Transcribe each entry exactly; skip the images.

——————————

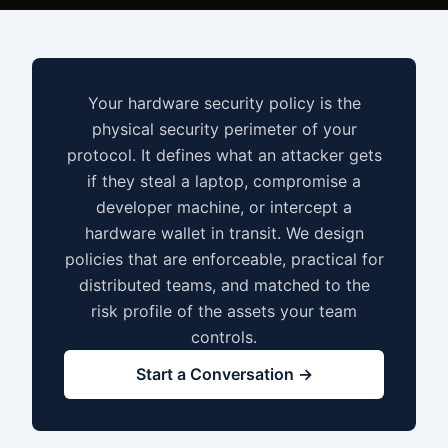
Your hardware security policy is the
physical security perimeter of your
protocol. It defines what an attacker gets
if they steal a laptop, compromise a
developer machine, or intercept a
hardware wallet in transit. We design
policies that are enforceable, practical for
distributed teams, and matched to the
risk profile of the assets your team
controls.
Start a Conversation →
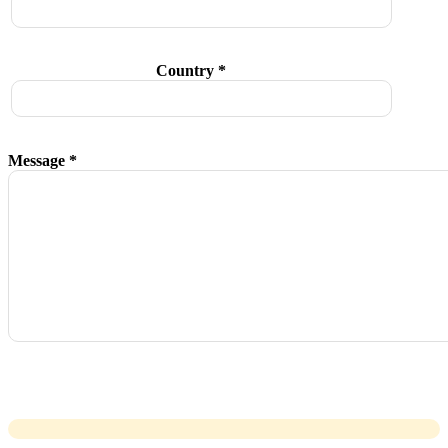
Country *
Message *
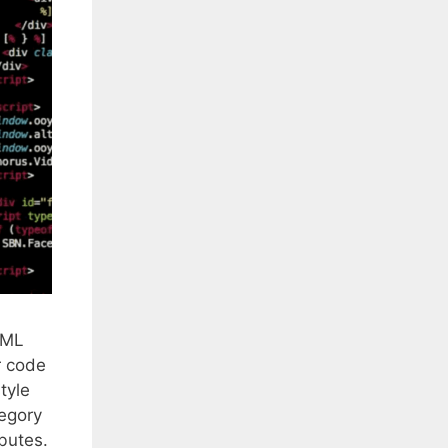
XML
r code
tyle
tegory
butes.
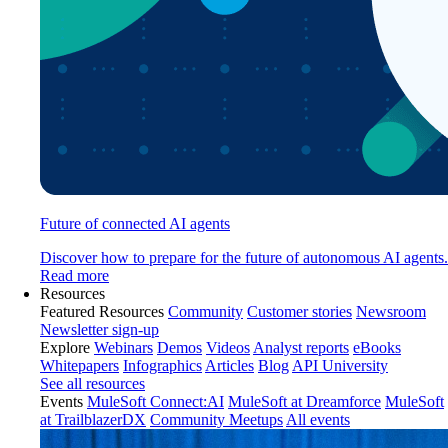
Future of connected AI agents
Discover how to prepare for the future of autonomous AI agents.
Read more
Resources
Featured Resources
Community
Customer stories
Newsroom
Newsletter sign-up
Explore
Webinars
Demos
Videos
Analyst reports
eBooks
Whitepapers
Infographics
Articles
Blog
API University
See all resources
Events
MuleSoft Connect:AI
MuleSoft at Dreamforce
MuleSoft
at TrailblazerDX
Community Meetups
All events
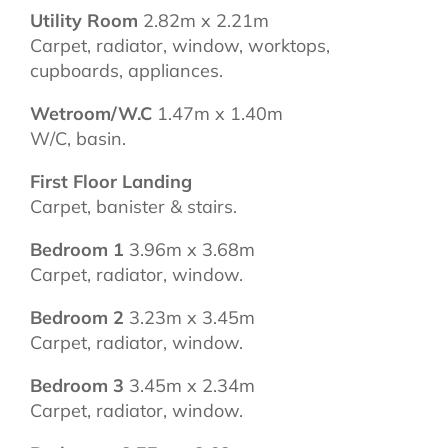
Utility Room
2.82m x 2.21m
Carpet, radiator, window, worktops,
cupboards, appliances.
Wetroom/W.C
1.47m x 1.40m
W/C, basin.
First Floor Landing
Carpet, banister & stairs.
Bedroom 1
3.96m x 3.68m
Carpet, radiator, window.
Bedroom 2
3.23m x 3.45m
Carpet, radiator, window.
Bedroom 3
3.45m x 2.34m
Carpet, radiator, window.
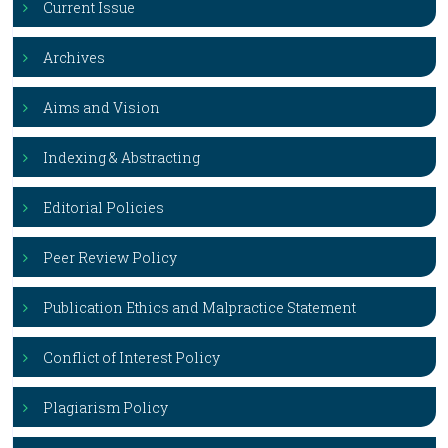
Current Issue
Archives
Aims and Vision
Indexing & Abstracting
Editorial Policies
Peer Review Policy
Publication Ethics and Malpractice Statement
Conflict of Interest Policy
Plagiarism Policy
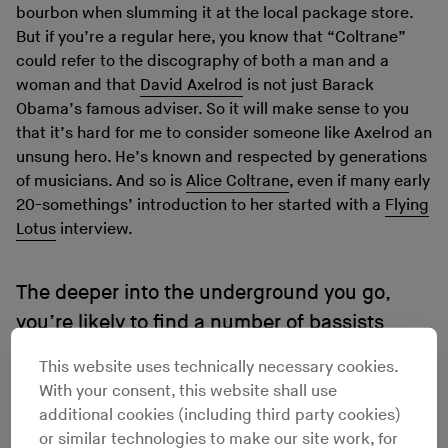
bourbon when slumming it at the local package store.
But if you’re a regular here, you know that “Coltrane”
could refer to the discography of both a man and a
woman and that
David Axelrod
is not just Barack
Obama’s famous adviser. So it will make sense to you
that it’s hard for me to consider someone like Axelrod an
unsung hero. He’s known and respected by generations
of musicians. And so is
Alice Coltrane
, even if many early
20-somethings’ introduction to her started with a
Flying
Lotus
interview.
The deeper into the underground you go,
you’re likely to find a number of bassists
inhabiting the unsung hero role.
This website uses technically necessary cookies.
With your consent, this website shall use
additional cookies (including third party cookies)
If you’re like me, it’s even hard to call someone like the
or similar technologies to make our site work, for
randomly recording soul and funk maverick, drummer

——————————

RESULT BELOW:
Your hardware security policy is the
physical security perimeter of your
protocol. It defines what an attacker gets
if they steal a laptop, compromise a
developer machine, or intercept a
hardware wallet in transit. We design
policies that are enforceable, practical for
distributed teams, and matched to the
risk profile of the assets your team
controls.
Start a Conversation →
Country *
Message *
XML
r code
tyle
tegory
butes.
Future of connected AI agents
Discover how to prepare for the future of autonomous AI agents.
Read more
Resources
Featured Resources
Community
Customer stories
Newsroom
Newsletter sign-up
Explore
Webinars
Demos
Videos
Analyst reports
eBooks
Whitepapers
Infographics
Articles
Blog
API University
See all resources
Events
MuleSoft Connect:AI
MuleSoft at Dreamforce
MuleSoft
at TrailblazerDX
Community Meetups
All events
Utility Room
2.82m x 2.21m
Carpet, radiator, window, worktops,
cupboards, appliances.
Wetroom/W.C
1.47m x 1.40m
W/C, basin.
First Floor Landing
Carpet, banister & stairs.
Bedroom 1
3.96m x 3.68m
Carpet, radiator, window.
Bedroom 2
3.23m x 3.45m
Carpet, radiator, window.
Bedroom 3
3.45m x 2.34m
Carpet, radiator, window.
Current Issue
Archives
Aims and Vision
Indexing & Abstracting
Editorial Policies
Peer Review Policy
Publication Ethics and Malpractice Statement
Conflict of Interest Policy
Plagiarism Policy
bourbon when slumming it at the local package store.
But if you’re a regular here, you know that “Coltrane”
could refer to the discography of both a man and a
woman and that
David Axelrod
is not just Barack
Obama’s famous adviser. So it will make sense to you
that it’s hard for me to consider someone like Axelrod an
unsung hero. He’s known and respected by generations
of musicians. And so is
Alice Coltrane
, even if many early
20-somethings’ introduction to her started with a
Flying
Lotus
interview.
The deeper into the underground you go,
you’re likely to find a number of bassists
inhabiting the unsung hero role.
This website uses technically necessary cookies.
With your consent, this website shall use
additional cookies (including third party cookies)
If you’re like me, it’s even hard to call someone like the
or similar technologies to make our site work, for
randomly recording soul and funk maverick, drummer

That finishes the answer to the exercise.